The initial episode finds him interviewing a belligerent fellow (Paul Whitehouse), who was visited by an apparition from his own tragic past when serving as a security guard at a derelict asylum that once housed female patients. The second takes him to the house that a near-hysterical young man (Alex Lawther) shares with his unsupportive parents; he relates a terrifying car trip through the woods, when he was attacked by a strange creature. Finally Goodman talks with a smug, condescending businessman (Martin Freeman), who, over the course of a ramble through the fields to his gun shed, describes how a poltergeist invaded the nursery he and his wife had prepared for their expected child.
In the course of these investigations, flashbacks reveal something of what drives Goodman—especially his unhappy childhood with a rigorous Jewish father. But his personal issues come to the fore in the final act, when he must relive a traumatic episode from his adolescence that, it is finally revealed, has had a profound impact on his life.
The final twist, which ties everything together, is actually rather lame, but along the way to it the film offers a number of genuinely scary moments as well as considerable tension building up to them. The script also contains a good deal of humor, much of it provided by Freeman’s waspish delivery. Even better, though, is Lawther, who uses his moon-like face and bulging eyes to paint a hilarious portrait of a kid just on this side of full dementia. Whitehouse is fine as well, and while Nyman occasionally seems a mite uncomfortable, overall he conveys Goodman’s gradual deterioration as he makes his way through the cases he’s become committed to.

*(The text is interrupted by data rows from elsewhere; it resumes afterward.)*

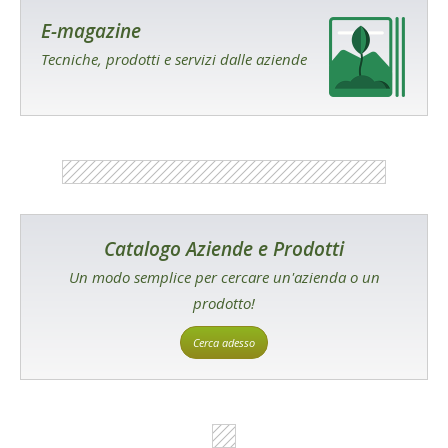
E-magazine
Tecniche, prodotti e servizi dalle aziende
Catalogo Aziende e Prodotti
Un modo semplice per cercare un'azienda o un
prodotto!
Cerca adesso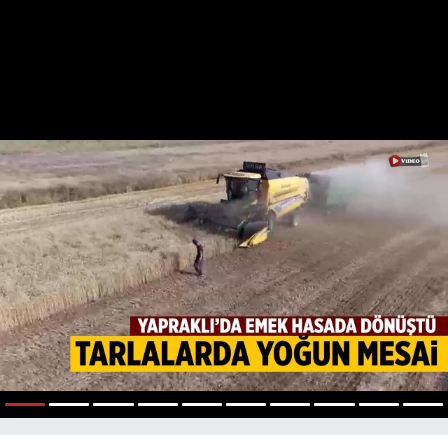
1
2
3
4
5
6
7
8
9
10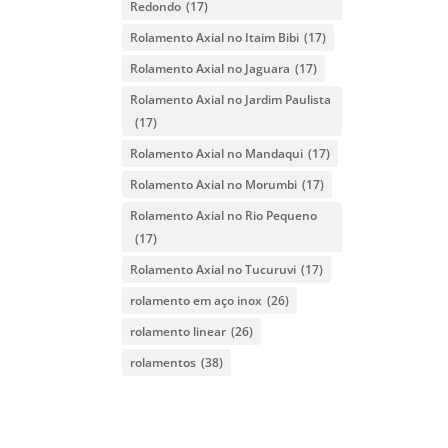
Redondo
(17)
Rolamento Axial no Itaim Bibi
(17)
Rolamento Axial no Jaguara
(17)
Rolamento Axial no Jardim Paulista
(17)
Rolamento Axial no Mandaqui
(17)
Rolamento Axial no Morumbi
(17)
Rolamento Axial no Rio Pequeno
(17)
Rolamento Axial no Tucuruvi
(17)
rolamento em aço inox
(26)
rolamento linear
(26)
rolamentos
(38)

Without knowing how “Ghost Stories” worked on stage, with effects that must have been highly theatrical, it’s apparent that it’s been opened up fairly successfully for the screen. There are plenty of outdoor scenes, and the scares are achieved cinematically, through canny camera movement (by Ole Bratt Birkeland), moody editing (Billy Sneddon), atmospheric production design (Grant Montgomery) and brooding music (Haim Frank Ilfman). The roots are there, in terms of the long dialogue sequences and a closing turn that has a long history on stage and isn’t really suited to film, but at least they’ve been camouflaged fairly cleverly.
“Ghost Story” manages to be agreeably creepy and amusing. It won’t stick in the memory in the way “Dead of Night” does, but it provides some real, if passing, chills.